The main thing to celebrate, however, is the renewal of access to the NG’s superb permanent collection
The main thing to celebrate, however, is the renewal of access to the NG’s superb permanent collection available to the public for free. The conditions under which this can now be enjoyed are very different from those that prevailed of yore. You have to book in advance, even for free entrance (that is to say, for a visit without the Titian show). For the press view, you went in at one entrance, the one furthest to the west, and made your way through the building to emerge at the one furthest to the east. I suspect the gallery will henceforth discourage aimless wandering around, and will certainly forbid visitors to crowd together, should they evince any inclination to do so. The gallery staff, however, were particularly charming and helpful during my visit.
What I most wanted to see, apart from how the new visitor mechanism works, was a huge newly decorated space. This – room 32, now designated the Julia and Hans Rausing Space, after the patrons who paid to upgrade it, is one of the largest spaces in the building. The rehab has been in hand for 21 months – which is to say from considerably before the pandemic hit. Going forward with the rehab has
Involved in going back to the original look of the gallery – that is to say to its first, High Victorian identity. As the NG handout informs one:
“The decision was taken to reconstruct faithfully [the original] lunettes: their designs were traced, cut and painted with coloured matching the original pigments. One exception is the lunette dedicated to Titian, above the south doorway, which was uncovered completely and restored. As well as reinstating the dark red cloth to the walls, the ornately painted frieze has been put back, and the plaster decoration tip-gilded with 23.5-carat gold leaf.”
The result is pretty splendid: an excellent example of more being more.

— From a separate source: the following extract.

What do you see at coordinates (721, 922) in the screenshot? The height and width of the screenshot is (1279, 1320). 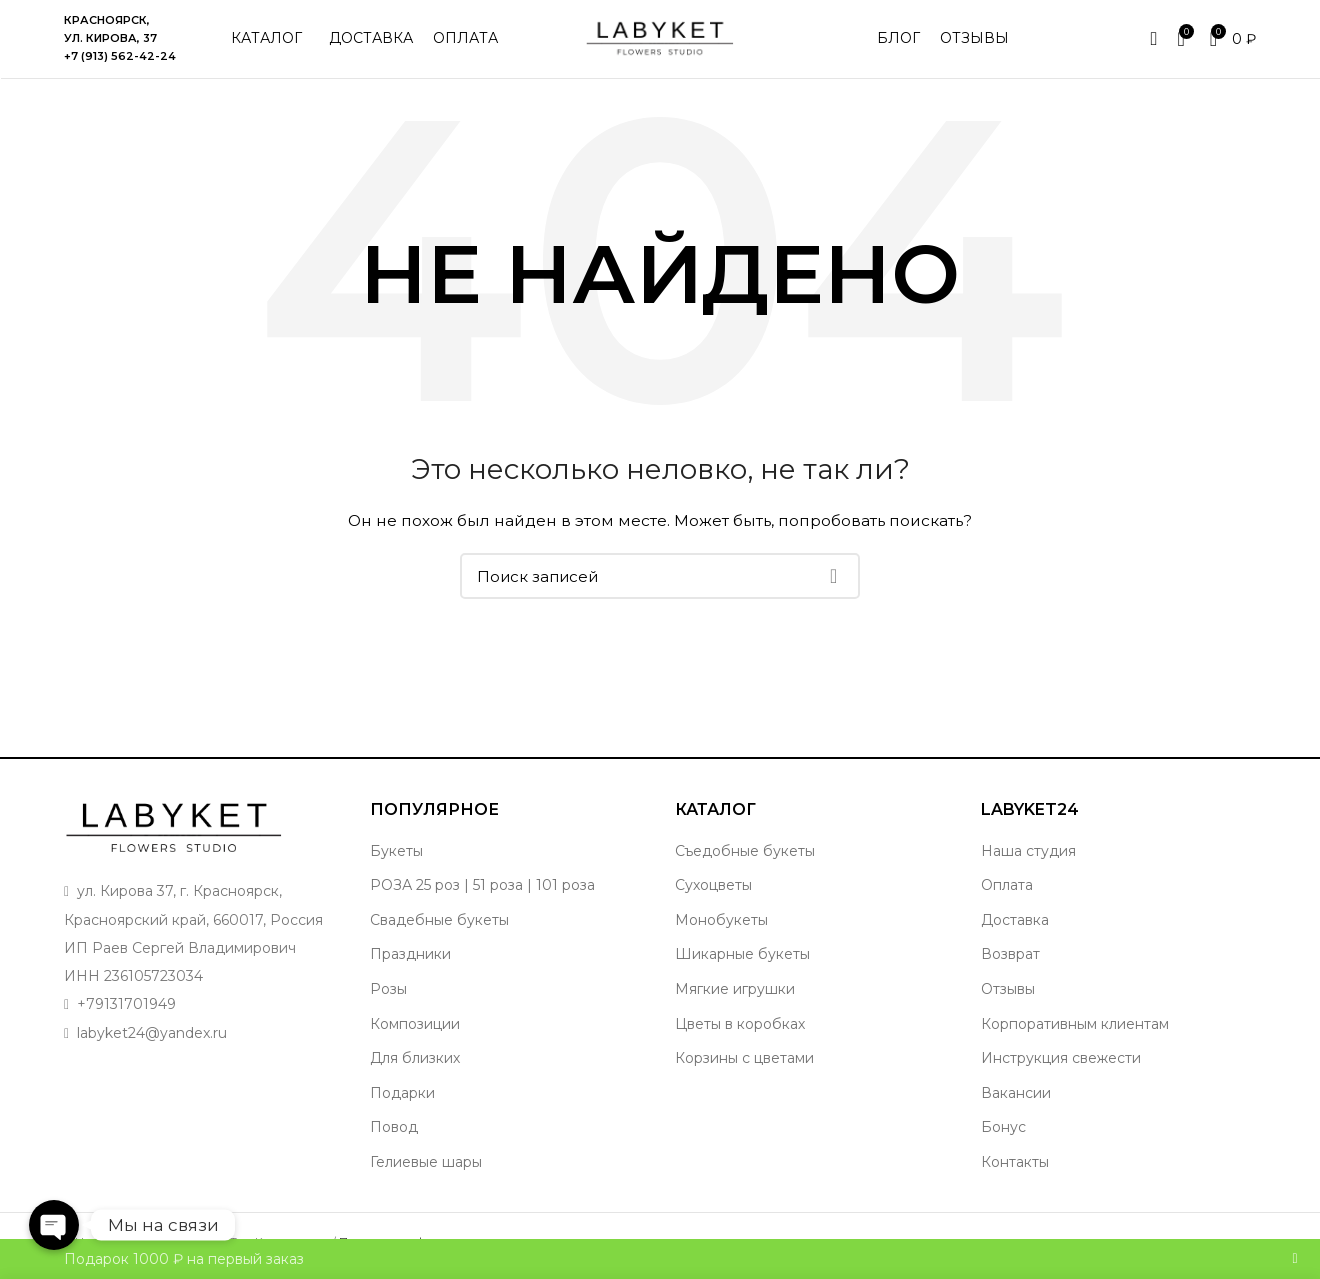 I see `Монобукеты` at bounding box center [721, 922].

The space is now hung with Italian baroque paintings, among them those from the legacy of the late Denys Mahon. Also present are three Caravaggios, and the work by Artemisia Gentileschi that the NG recently acquired. Artemisia is, of course, a big deal nowadays. The painting, quite small, is a self-portrait of the artist, lightly disguised as a martyred saint. It is. By any standard, an excellent painting. Does it make one think that Artemisia was a game-changer? Alas, I think not. It shows that she was an excellent second-generation baroque artist, making use of an already well-established idiom. Its interest, apart from its undoubted quality, lies in its autobiographical element. Artemisia, a female artist, exceptional in her epoch for that reason, was raped by one of her artist-father’s assistants. At the trial of the miscreant, she was tortured to make sure she was telling the truth.
However, as the direct comparison offered here shows, Caravaggio, pretty much of a miscreant himself, was a much more original artist, and much more widely influential over the art of his own time. It’s a case of bad boy versus good girl, and the bad boy wins hands down. You can’t alter the past, however, much you might like to, in order to satisfy the moral imperatives of the present.
The Royal Academy’s Picasso On Paper Exhibition is already completely booked up in advance of the reopening of the gallery. As for the National Gallery, better hurry!